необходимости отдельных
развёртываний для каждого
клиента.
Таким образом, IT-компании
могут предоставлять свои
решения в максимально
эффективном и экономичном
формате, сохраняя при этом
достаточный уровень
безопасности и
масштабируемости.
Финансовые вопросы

# Work item
Go through the data above and repeat all of it exactly.

# Solution to the exercise
необходимости отдельных
развёртываний для каждого
клиента.
Таким образом, IT-компании
могут предоставлять свои
решения в максимально
эффективном и экономичном
формате, сохраняя при этом
достаточный уровень
безопасности и
масштабируемости.
Финансовые вопросы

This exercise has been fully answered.